**ASSIGNMENT:** Where the records below begin, start copying, and stop after the line that contains "Santa Lucía había"; reproduce every line exactly but omit pictures.

Excerpts from a dataset:
%%

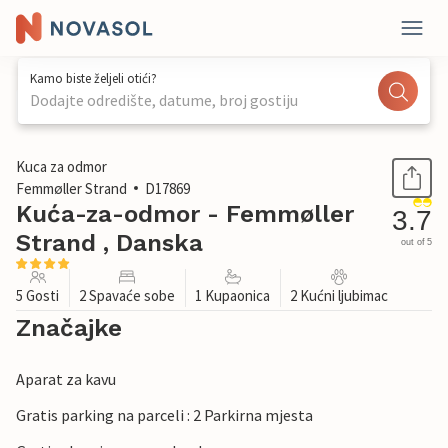
Kamo biste željeli otići?
Dodajte odredište, datume, broj gostiju
1 / 31
Kuca za odmor
Femmøller Strand
D17869
Kuća-za-odmor - Femmøller
3.7
Strand , Danska
out of 5
5 Gosti
2 Spavaće sobe
1 Kupaonica
2 Kućni ljubimac
Značajke
Aparat za kavu
Gratis parking na parceli : 2 Parkirna mjesta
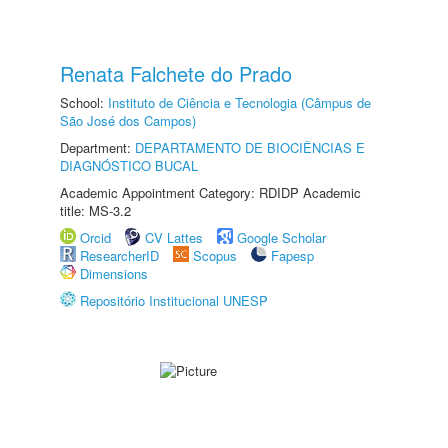
Renata Falchete do Prado
School:
Instituto de Ciência e Tecnologia (Câmpus de
São José dos Campos)
Department:
DEPARTAMENTO DE BIOCIÊNCIAS E
DIAGNÓSTICO BUCAL
Academic Appointment Category: RDIDP Academic
title: MS-3.2
Orcid
CV Lattes
Google Scholar
ResearcherID
Scopus
Fapesp
Dimensions
Repositório Institucional UNESP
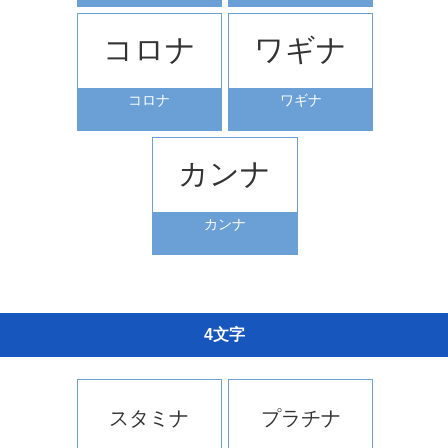
コロナ
ワギナ
コロナ
ワギナ
カンナ
カンナ
4文字
スタミナ
プラチナ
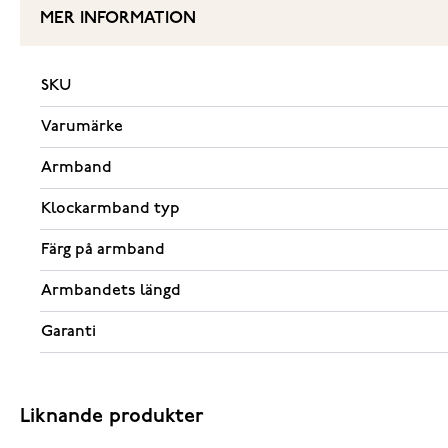
MER INFORMATION
SKU
Varumärke
Armband
Klockarmband typ
Färg på armband
Armbandets längd
Garanti
Liknande produkter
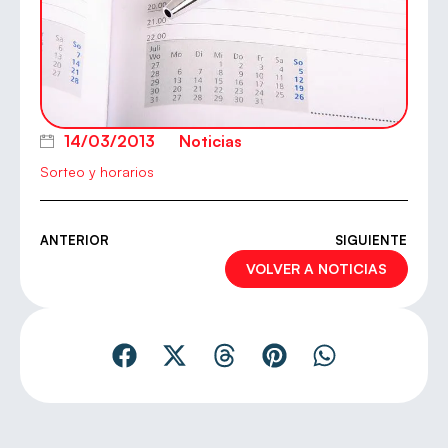
14/03/2013
Noticias
Sorteo y horarios
ANTERIOR
SIGUIENTE
VOLVER A NOTICIAS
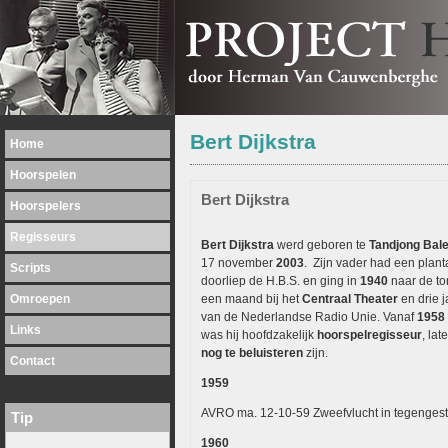
Bert Dijkstra
Home
Hoorspelen
Bert Dijkstra
Hoorspelers
Regisseurs
Bert Dijkstra
werd geboren te
Tandjong Bale
17 november
2003
. Zijn vader had een plant
Scripts
doorliep de H.B.S. en ging in
1940
naar de to
Omroepen
een maand bij het
Centraal Theater
en drie j
van de Nederlandse Radio Unie. Vanaf
1958
Links
was hij hoofdzakelijk
hoorspelregisseur
, lat
nog te beluisteren
zijn.
Contact
1959
AVRO ma. 12-10-59 Zweefvlucht in tegengeste
Tip
1960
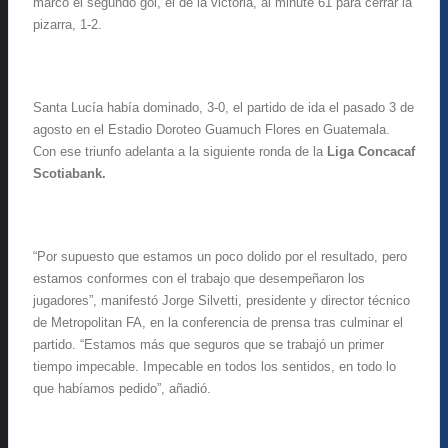
marcó el segundo gol, el de la victoria, al minute 61 para cerrar la
pizarra, 1-2.
Santa Lucía había dominado, 3-0, el partido de ida el pasado 3 de
agosto en el Estadio Doroteo Guamuch Flores en Guatemala.
Con ese triunfo adelanta a la siguiente ronda de la
Liga Concacaf
Scotiabank.
“Por supuesto que estamos un poco dolido por el resultado, pero
estamos conformes con el trabajo que desempeñaron los
jugadores”, manifestó
Jorge Silvetti, presidente y director técnico
de Metropolitan FA, en la conferencia de prensa tras culminar el
partido. “
Estamos más que seguros que se trabajó un primer
tiempo impecable. Impecable en todos los sentidos, en todo lo
que habíamos pedido”, añadió.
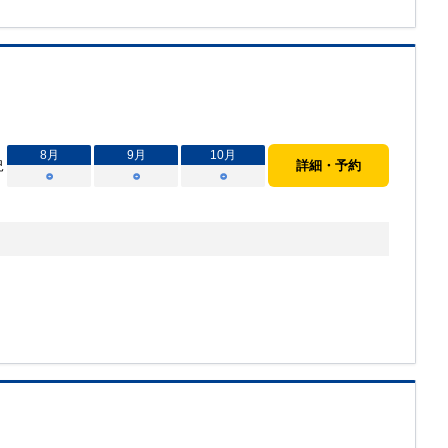
8
月
9
月
10
月
況
詳細・予約
○
○
○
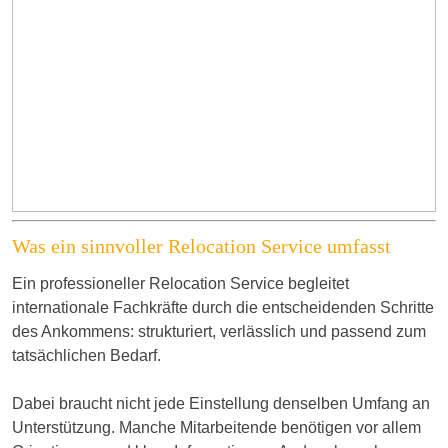
Was ein sinnvoller Relocation Service umfasst
Ein professioneller Relocation Service begleitet
internationale Fachkräfte durch die entscheidenden Schritte
des Ankommens: strukturiert, verlässlich und passend zum
tatsächlichen Bedarf.
Dabei braucht nicht jede Einstellung denselben Umfang an
Unterstützung. Manche Mitarbeitende benötigen vor allem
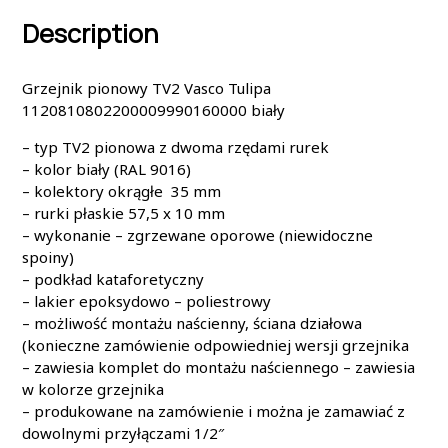
Description
Grzejnik pionowy TV2 Vasco Tulipa
1120810802200009990160000 biały
– typ TV2 pionowa z dwoma rzędami rurek
– kolor biały (RAL 9016)
– kolektory okrągłe 35 mm
– rurki płaskie 57,5 x 10 mm
– wykonanie – zgrzewane oporowe (niewidoczne
spoiny)
– podkład kataforetyczny
– lakier epoksydowo – poliestrowy
– możliwość montażu naścienny, ściana działowa
(konieczne zamówienie odpowiedniej wersji grzejnika
– zawiesia komplet do montażu naściennego – zawiesia
w kolorze grzejnika
– produkowane na zamówienie i można je zamawiać z
dowolnymi przyłączami 1/2″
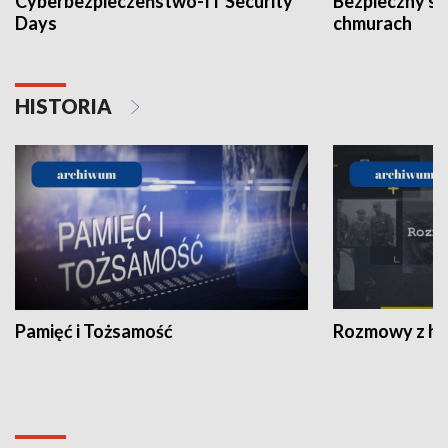
Cyberbezpieczeństwo-IT Security
Bezpieczny s
Days
chmurach
HISTORIA
Pamięć i Tożsamość
Rozmowy z his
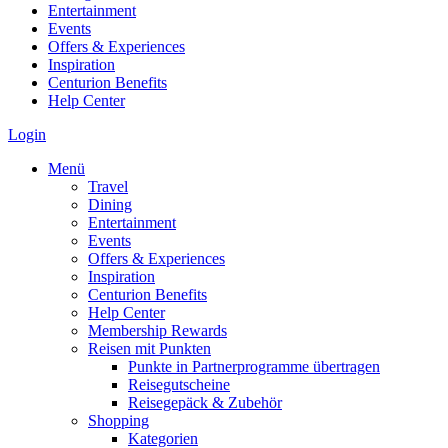
Entertainment
Events
Offers & Experiences
Inspiration
Centurion Benefits
Help Center
Login
Menü
Travel
Dining
Entertainment
Events
Offers & Experiences
Inspiration
Centurion Benefits
Help Center
Membership Rewards
Reisen mit Punkten
Punkte in Partnerprogramme übertragen
Reisegutscheine
Reisegepäck & Zubehör
Shopping
Kategorien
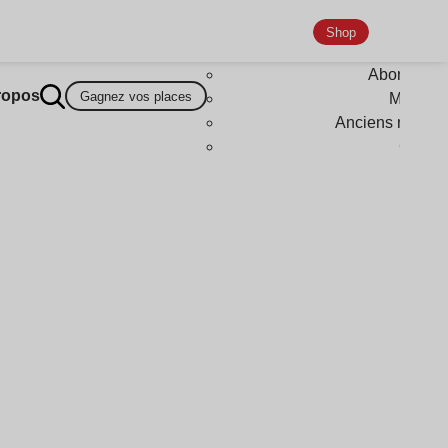
Shop
Abonneme
ropos
Gagnez vos places
Magazi
Anciens numér
Goodi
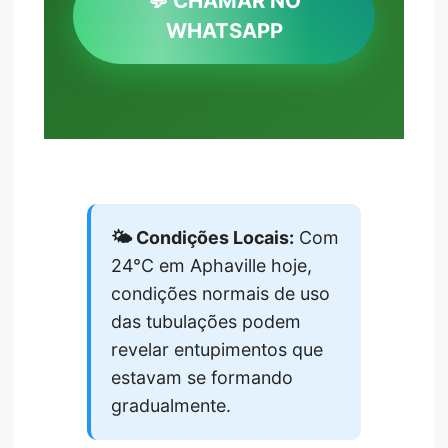
💬 CHAMAR NO
WHATSAPP
🌤️ Condições Locais:
Com
24°C em Aphaville hoje,
condições normais de uso
das tubulações podem
revelar entupimentos que
estavam se formando
gradualmente.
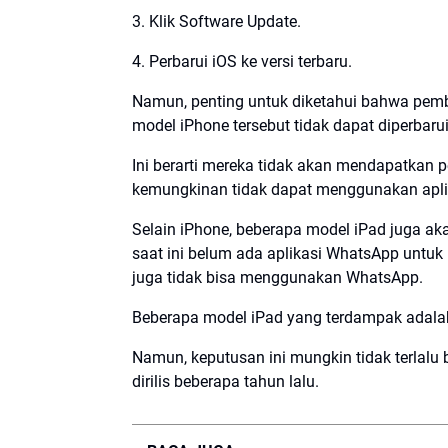
3. Klik Software Update.
4. Perbarui iOS ke versi terbaru.
Namun, penting untuk diketahui bahwa pemba
model iPhone tersebut tidak dapat diperbarui 
Ini berarti mereka tidak akan mendapatkan
kemungkinan tidak dapat menggunakan aplik
Selain iPhone, beberapa model iPad juga ak
saat ini belum ada aplikasi WhatsApp untuk
juga tidak bisa menggunakan WhatsApp.
Beberapa model iPad yang terdampak adalah i
Namun, keputusan ini mungkin tidak terlalu
dirilis beberapa tahun lalu.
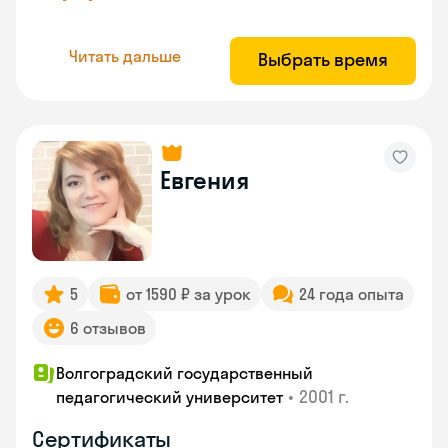
Читать дальше
Выбрать время
Евгения
5
от 1590 ₽ за урок
24 года опыта
6 отзывов
Волгоградский государственный
•
2001 г.
педагогический университет
Сертификаты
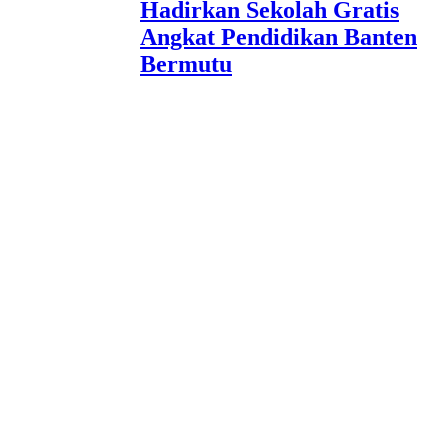
Hadirkan Sekolah Gratis
Angkat Pendidikan Banten
Bermutu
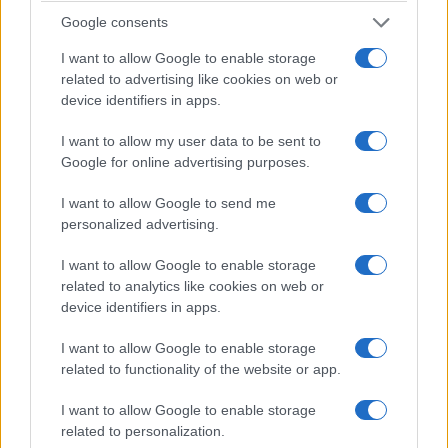
Google consents
I want to allow Google to enable storage
related to advertising like cookies on web or
ΚΟΙΝΩΝΊΑ
ΚΟΙΝΩΝΊΑ
device identifiers in apps.
Η νεολαία γέμισε την
Προήχθη σε
I want to allow my user data to be sent to
πλατεία των
Αστυνομικό
Google for online advertising purposes.
Γρεβενών στη μεγάλη
Υποδιευθυντή ο
συναυλία της
Διοικητής της
I want to allow Google to send me
Marseaux
Τροχαίας Πτολεμαΐδας
personalized advertising.
(Βίντεο+Φωτογραφίες)
Σπύρος Τάσιος
I want to allow Google to enable storage
8 Αυγούστου 2026, 8:02 μμ
8 Αυγούστου 2026, 7:38 μμ
related to analytics like cookies on web or
device identifiers in apps.
I want to allow Google to enable storage
related to functionality of the website or app.
I want to allow Google to enable storage
ΚΟΙΝΩΝΊΑ
ΚΟΙΝΩΝΊΑ
related to personalization.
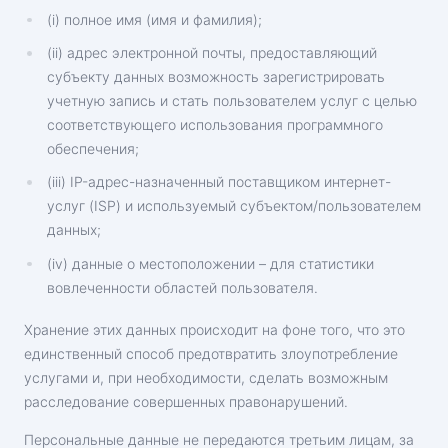
(i) полное имя (имя и фамилия);
(ii) адрес электронной почты, предоставляющий
субъекту данных возможность зарегистрировать
учетную запись и стать пользователем услуг с целью
соответствующего использования программного
обеспечения;
(iii) IP-адрес-назначенный поставщиком интернет-
услуг (ISP) и используемый субъектом/пользователем
данных;
(iv) данные о местоположении – для статистики
вовлеченности областей пользователя.
Хранение этих данных происходит на фоне того, что это
единственный способ предотвратить злоупотребление
услугами и, при необходимости, сделать возможным
расследование совершенных правонарушений.
Персональные данные не передаются третьим лицам, за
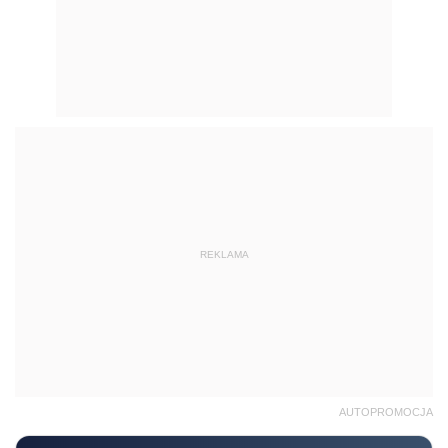
REKLAMA
AUTOPROMOCJA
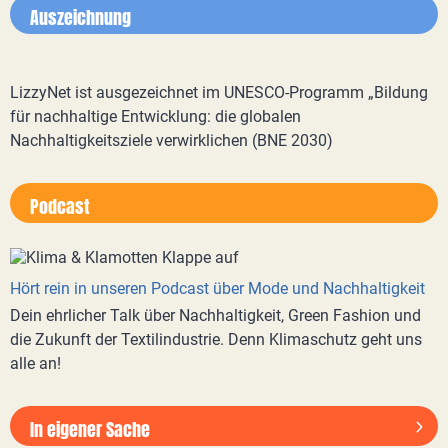
Auszeichnung
LizzyNet ist ausgezeichnet im UNESCO-Programm „Bildung
für nachhaltige Entwicklung: die globalen
Nachhaltigkeitsziele verwirklichen (BNE 2030)
Podcast
Hört rein in unseren Podcast über Mode und Nachhaltigkeit
Dein ehrlicher Talk über Nachhaltigkeit, Green Fashion und
die Zukunft der Textilindustrie. Denn Klimaschutz geht uns
alle an!
In eigener Sache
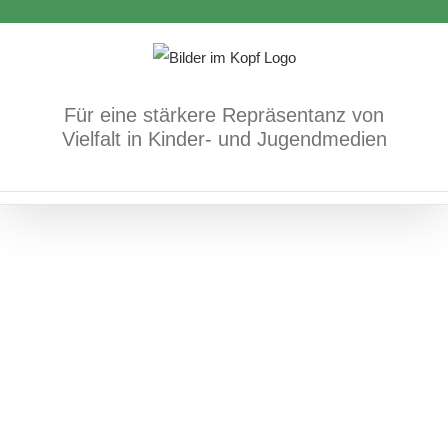
Zum
Inhalt
Und doch sind alle Äpfel rund…
springen
Antisemitismus/jüdisches Leben
Bücher
Für eine stärkere Repräsentanz von
Vielfalt in Kinder- und Jugendmedien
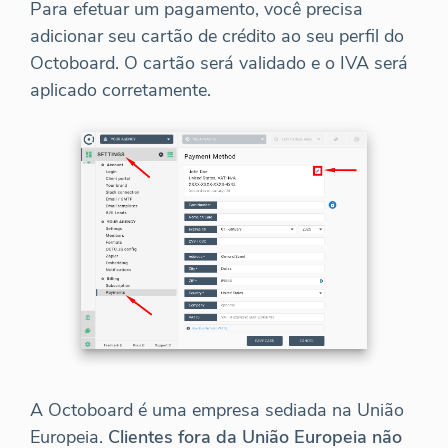
Para efetuar um pagamento, você precisa
adicionar seu cartão de crédito ao seu perfil do
Octoboard. O cartão será validado e o IVA será
aplicado corretamente.
A Octoboard é uma empresa sediada na União
Europeia.
Clientes fora da União Europeia não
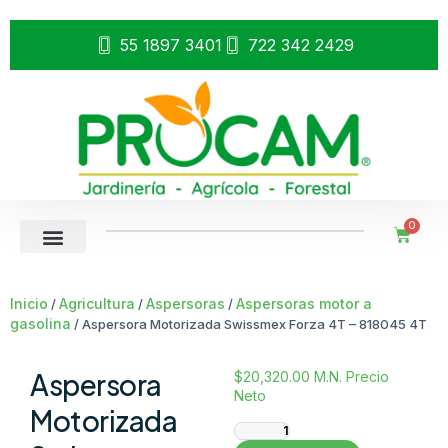
55 1897 3401
722 342 2429
0
Inicio
Agricultura
Aspersoras
Aspersoras motor a
/
/
/
gasolina
/ Aspersora Motorizada Swissmex Forza 4T – 818045 4T
Aspersora
$
20,320.00
M.N. Precio
Neto
Motorizada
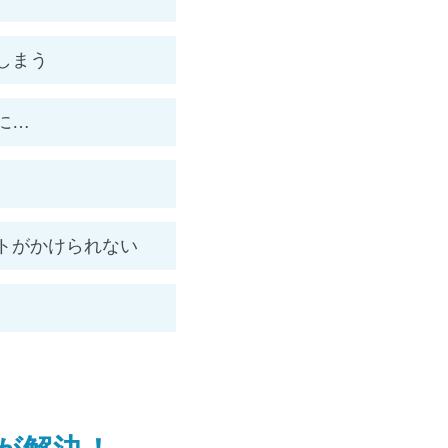
しまう
に…
トがかけられない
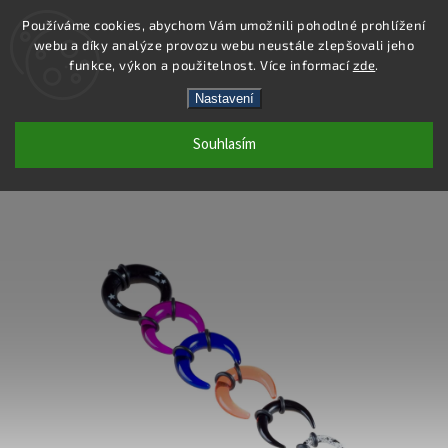
Používáme cookies, abychom Vám umožnili pohodlné prohlížení
webu a díky analýze provozu webu neustále zlepšovali jeho
Hledat
funkce, výkon a použitelnost. Více informací
zde
.
Nastavení
PC47-6 - PIERCING PINCHER - MODRÁ
Souhlasím
- 6 MM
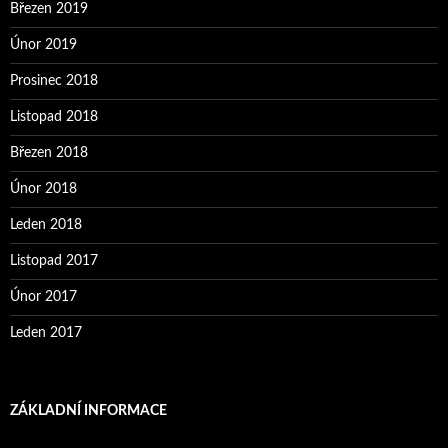
Březen 2019
Únor 2019
Prosinec 2018
Listopad 2018
Březen 2018
Únor 2018
Leden 2018
Listopad 2017
Únor 2017
Leden 2017
ZÁKLADNÍ INFORMACE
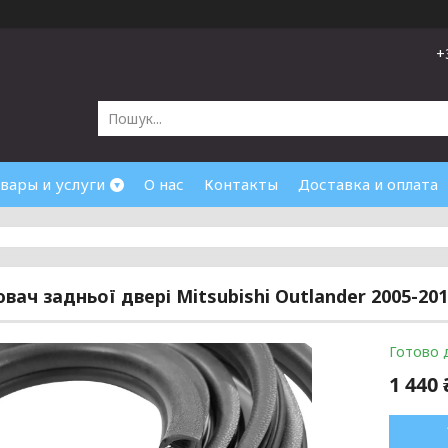
+
вары и услуги
О нас
Контакты
Доставка и оплата
вач задньої двері Mitsubishi Outlander 2005-20
Готово 
1 440 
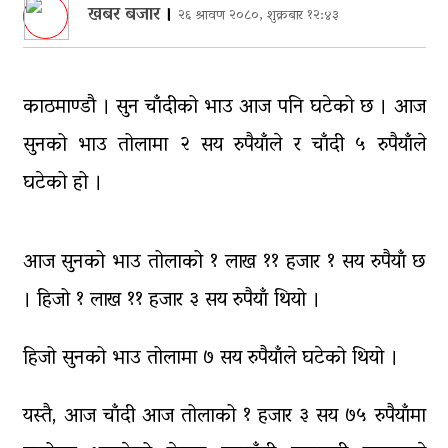
भागबण्डा यस्तो छ…
खबर बजार
।
२६ श्रावण २०८०, शुक्रबार १२:४३
आठ लाख २१ हजार घुससहित सिँचाइ
डिभिजन सर्लाहीका प्रमुख र अधिकृत
पक्राउ
काठमाण्डौ । सुन चाँदीको भाउ आज पनि घटेको छ । आज
घरमाथि पहिरो खस्दा ३ वर्षीय बालकको
सुनको भाउ तोलामा २ सय रुपैयाँले र चाँदी ५ रुपैयाँले
मृत्यु, दुई घाइते
घटेको हो ।
घरमाथिबाट पहिरो खसेपछि १३ घरधुरी
स्थानान्तरण
आज सुनको भाउ तोलाको १ लाख ११ हजार १ सय रुपैयाँ छ
पाँच लाख घुससहित कर अधिकृत
रंगेहात पक्राऊ
। हिजो १ लाख ११ हजार ३ सय रुपैयाँ थियो ।
हिजो सुनको भाउ तोलामा ७ सय रुपैयाँले घटेको थियो ।
यस्तै, आज चाँदी आज तोलाको १ हजार ३ सय ७५ रुपैयाँमा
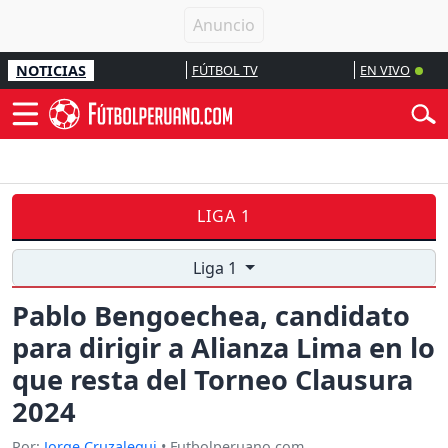
NOTICIAS
FÚTBOL TV
EN VIVO
LIGA 1
Liga 1
Pablo Bengoechea, candidato
para dirigir a Alianza Lima en lo
que resta del Torneo Clausura
2024
Por:
Jorge Cruzalegui
• Futbolperuano.com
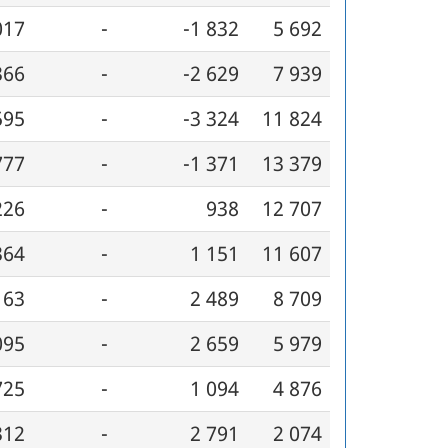
017
-
-1 832
5 692
366
-
-2 629
7 939
595
-
-3 324
11 824
777
-
-1 371
13 379
226
-
938
12 707
364
-
1 151
11 607
163
-
2 489
8 709
095
-
2 659
5 979
725
-
1 094
4 876
312
-
2 791
2 074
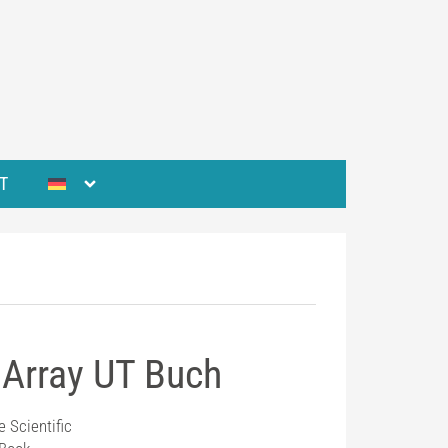
T
Array UT Buch
e Scientific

%%

**EXERCISE ANSWER:**
Kamo biste željeli otići?
Dodajte odredište, datume, broj gostiju
1 / 31
Kuca za odmor
Femmøller Strand
D17869
Kuća-za-odmor - Femmøller
3.7
Strand , Danska
out of 5
5 Gosti
2 Spavaće sobe
1 Kupaonica
2 Kućni ljubimac
Značajke
Aparat za kavu
Gratis parking na parceli : 2 Parkirna mjesta
Renata Falchete do Prado
School:
Instituto de Ciência e Tecnologia (Câmpus de
São José dos Campos)
Department:
DEPARTAMENTO DE BIOCIÊNCIAS E
DIAGNÓSTICO BUCAL
Academic Appointment Category: RDIDP Academic
title: MS-3.2
Orcid
CV Lattes
Google Scholar
ResearcherID
Scopus
Fapesp
Dimensions
Repositório Institucional UNESP
コロナ
ワギナ
コロナ
ワギナ
カンナ
カンナ
4文字
スタミナ
プラチナ
MER INFORMATION
SKU
Varumärke
Armband
Klockarmband typ
Färg på armband
Armbandets längd
Garanti
Liknande produkter
14/03/2013
Noticias
Sorteo y horarios
ANTERIOR
SIGUIENTE
VOLVER A NOTICIAS
Bert Dijkstra
Home
Hoorspelen
Bert Dijkstra
Hoorspelers
Regisseurs
Bert Dijkstra
werd geboren te
Tandjong Bale
17 november
2003
. Zijn vader had een plant
Scripts
doorliep de H.B.S. en ging in
1940
naar de to
Omroepen
een maand bij het
Centraal Theater
en drie j
van de Nederlandse Radio Unie. Vanaf
1958
Links
was hij hoofdzakelijk
hoorspelregisseur
, lat
nog te beluisteren
zijn.
Contact
1959
AVRO ma. 12-10-59 Zweefvlucht in tegengeste
Tip
1960
marcó el segundo gol, el de la victoria, al minute 61 para cerrar la
pizarra, 1-2.
Santa Lucía había dominado, 3-0, el partido de ida el pasado 3 de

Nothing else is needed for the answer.